**TASK DETAILS**
The lines from the start of the records through the one containing "инженерную систему, от" are to be restated word for word; please include both ends.
::::::::
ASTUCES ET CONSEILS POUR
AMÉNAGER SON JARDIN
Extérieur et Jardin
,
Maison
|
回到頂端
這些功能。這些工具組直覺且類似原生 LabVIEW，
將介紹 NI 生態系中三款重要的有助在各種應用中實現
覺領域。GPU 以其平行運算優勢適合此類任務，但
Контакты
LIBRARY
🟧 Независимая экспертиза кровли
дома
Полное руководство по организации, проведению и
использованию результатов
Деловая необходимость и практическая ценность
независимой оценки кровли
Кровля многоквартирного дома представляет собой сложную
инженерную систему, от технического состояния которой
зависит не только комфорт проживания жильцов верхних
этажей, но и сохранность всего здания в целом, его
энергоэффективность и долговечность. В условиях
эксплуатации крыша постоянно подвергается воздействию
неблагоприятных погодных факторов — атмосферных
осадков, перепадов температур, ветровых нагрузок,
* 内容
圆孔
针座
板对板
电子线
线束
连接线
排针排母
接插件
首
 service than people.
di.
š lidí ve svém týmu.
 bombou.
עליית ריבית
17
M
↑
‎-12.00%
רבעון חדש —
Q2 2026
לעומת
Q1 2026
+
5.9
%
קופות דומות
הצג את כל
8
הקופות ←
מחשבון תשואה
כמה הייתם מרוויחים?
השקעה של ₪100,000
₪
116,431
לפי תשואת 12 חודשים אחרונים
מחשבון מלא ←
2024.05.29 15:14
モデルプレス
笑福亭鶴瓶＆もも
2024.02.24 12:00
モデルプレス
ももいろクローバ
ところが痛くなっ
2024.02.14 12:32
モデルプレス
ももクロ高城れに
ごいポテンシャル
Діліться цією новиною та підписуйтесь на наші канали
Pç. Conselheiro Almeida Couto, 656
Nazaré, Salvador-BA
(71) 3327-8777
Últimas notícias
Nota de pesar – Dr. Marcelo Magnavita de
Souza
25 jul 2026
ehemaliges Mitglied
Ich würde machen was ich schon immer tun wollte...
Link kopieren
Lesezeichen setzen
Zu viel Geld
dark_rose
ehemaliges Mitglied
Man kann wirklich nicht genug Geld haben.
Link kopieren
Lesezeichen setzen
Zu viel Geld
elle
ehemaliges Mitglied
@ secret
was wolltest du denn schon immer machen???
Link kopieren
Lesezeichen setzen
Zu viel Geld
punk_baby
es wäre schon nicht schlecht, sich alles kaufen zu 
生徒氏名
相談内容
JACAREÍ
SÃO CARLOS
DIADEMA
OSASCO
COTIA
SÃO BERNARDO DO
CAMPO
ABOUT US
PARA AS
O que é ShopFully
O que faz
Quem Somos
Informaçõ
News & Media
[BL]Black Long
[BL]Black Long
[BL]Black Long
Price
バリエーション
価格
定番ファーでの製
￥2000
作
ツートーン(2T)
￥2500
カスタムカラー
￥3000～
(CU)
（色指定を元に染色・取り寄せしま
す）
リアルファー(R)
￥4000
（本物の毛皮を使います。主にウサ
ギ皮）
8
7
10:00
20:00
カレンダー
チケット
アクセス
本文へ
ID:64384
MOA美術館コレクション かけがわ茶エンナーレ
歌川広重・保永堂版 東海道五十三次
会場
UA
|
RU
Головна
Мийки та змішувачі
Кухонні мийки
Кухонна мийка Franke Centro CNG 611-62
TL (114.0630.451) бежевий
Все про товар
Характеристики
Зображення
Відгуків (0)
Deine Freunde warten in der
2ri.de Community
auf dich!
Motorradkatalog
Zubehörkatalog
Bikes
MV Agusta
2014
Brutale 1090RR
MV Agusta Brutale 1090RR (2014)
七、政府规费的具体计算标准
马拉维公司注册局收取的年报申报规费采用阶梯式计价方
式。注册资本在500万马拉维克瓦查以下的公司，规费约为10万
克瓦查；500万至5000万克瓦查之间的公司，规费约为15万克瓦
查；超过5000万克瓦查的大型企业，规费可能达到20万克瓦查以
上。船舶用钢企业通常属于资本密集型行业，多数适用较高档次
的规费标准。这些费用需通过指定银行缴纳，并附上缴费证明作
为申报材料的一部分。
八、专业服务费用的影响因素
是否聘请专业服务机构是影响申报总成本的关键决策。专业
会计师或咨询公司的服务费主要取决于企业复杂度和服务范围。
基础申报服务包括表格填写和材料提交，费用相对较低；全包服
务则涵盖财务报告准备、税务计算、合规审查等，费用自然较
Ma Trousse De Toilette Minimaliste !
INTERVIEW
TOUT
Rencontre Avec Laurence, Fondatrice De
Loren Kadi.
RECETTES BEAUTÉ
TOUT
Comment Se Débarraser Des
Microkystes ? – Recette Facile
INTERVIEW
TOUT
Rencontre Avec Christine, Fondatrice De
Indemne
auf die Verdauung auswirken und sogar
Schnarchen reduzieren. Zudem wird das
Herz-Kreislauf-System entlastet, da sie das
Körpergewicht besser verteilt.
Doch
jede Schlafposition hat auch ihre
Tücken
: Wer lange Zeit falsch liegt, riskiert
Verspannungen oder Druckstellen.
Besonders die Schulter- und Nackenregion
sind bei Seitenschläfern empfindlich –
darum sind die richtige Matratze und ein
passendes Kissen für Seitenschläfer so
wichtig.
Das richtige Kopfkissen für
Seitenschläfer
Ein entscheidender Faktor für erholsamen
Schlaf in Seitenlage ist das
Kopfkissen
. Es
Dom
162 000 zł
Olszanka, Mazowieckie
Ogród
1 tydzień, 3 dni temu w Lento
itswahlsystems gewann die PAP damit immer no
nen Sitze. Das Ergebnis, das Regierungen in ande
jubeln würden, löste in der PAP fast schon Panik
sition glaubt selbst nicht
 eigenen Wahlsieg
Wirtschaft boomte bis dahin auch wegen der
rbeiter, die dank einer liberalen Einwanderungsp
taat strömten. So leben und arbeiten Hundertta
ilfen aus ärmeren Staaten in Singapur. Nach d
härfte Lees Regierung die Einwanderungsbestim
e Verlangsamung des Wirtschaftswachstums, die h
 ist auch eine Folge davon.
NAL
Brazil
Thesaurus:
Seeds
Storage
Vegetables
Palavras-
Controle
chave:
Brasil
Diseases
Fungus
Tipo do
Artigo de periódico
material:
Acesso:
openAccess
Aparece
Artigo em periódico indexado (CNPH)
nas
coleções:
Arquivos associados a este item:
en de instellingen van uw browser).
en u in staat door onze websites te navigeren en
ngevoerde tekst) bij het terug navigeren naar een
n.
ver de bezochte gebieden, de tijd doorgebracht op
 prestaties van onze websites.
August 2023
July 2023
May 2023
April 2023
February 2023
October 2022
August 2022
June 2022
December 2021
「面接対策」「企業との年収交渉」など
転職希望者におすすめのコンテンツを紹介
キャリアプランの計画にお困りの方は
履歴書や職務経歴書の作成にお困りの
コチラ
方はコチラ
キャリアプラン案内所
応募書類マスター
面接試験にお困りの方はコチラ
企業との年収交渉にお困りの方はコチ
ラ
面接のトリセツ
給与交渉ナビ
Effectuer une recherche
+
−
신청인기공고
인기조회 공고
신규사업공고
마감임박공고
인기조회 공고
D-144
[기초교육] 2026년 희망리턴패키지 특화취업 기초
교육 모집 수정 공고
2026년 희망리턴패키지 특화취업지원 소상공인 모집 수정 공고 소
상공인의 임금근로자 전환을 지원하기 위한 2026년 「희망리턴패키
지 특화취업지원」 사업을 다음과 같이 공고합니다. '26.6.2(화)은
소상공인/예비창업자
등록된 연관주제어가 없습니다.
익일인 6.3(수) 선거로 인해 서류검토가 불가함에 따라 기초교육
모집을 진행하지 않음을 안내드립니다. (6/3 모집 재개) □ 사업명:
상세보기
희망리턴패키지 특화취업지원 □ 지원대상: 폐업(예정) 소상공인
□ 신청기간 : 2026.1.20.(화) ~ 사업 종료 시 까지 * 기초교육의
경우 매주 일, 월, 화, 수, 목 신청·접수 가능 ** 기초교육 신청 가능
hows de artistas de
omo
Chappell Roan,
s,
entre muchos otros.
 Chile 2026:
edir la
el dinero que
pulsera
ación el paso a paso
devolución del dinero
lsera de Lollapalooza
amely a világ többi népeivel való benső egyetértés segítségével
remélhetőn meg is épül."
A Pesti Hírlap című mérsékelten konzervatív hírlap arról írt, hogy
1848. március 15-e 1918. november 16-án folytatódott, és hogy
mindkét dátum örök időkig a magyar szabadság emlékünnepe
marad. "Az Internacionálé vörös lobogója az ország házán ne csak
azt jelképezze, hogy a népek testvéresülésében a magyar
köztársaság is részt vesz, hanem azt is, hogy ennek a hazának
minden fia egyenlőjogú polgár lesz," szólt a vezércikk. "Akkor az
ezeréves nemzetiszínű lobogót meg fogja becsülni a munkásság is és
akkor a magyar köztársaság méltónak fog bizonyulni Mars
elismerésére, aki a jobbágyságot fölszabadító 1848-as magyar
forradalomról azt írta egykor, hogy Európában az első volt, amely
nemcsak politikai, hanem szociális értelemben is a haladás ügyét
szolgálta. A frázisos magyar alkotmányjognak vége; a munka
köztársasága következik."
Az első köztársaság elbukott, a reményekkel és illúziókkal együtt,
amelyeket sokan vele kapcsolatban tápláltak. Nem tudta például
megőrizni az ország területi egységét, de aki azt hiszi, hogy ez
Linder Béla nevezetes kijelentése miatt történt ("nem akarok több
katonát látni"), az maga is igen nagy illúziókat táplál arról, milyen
::::::::
**YOUR SOLUTION**
ASTUCES ET CONSEILS POUR
AMÉNAGER SON JARDIN
Extérieur et Jardin
,
Maison
|
回到頂端
這些功能。這些工具組直覺且類似原生 LabVIEW，
將介紹 NI 生態系中三款重要的有助在各種應用中實現
覺領域。GPU 以其平行運算優勢適合此類任務，但
Контакты
LIBRARY
🟧 Независимая экспертиза кровли
дома
Полное руководство по организации, проведению и
использованию результатов
Деловая необходимость и практическая ценность
независимой оценки кровли
Кровля многоквартирного дома представляет собой сложную
инженерную систему, от технического состояния которой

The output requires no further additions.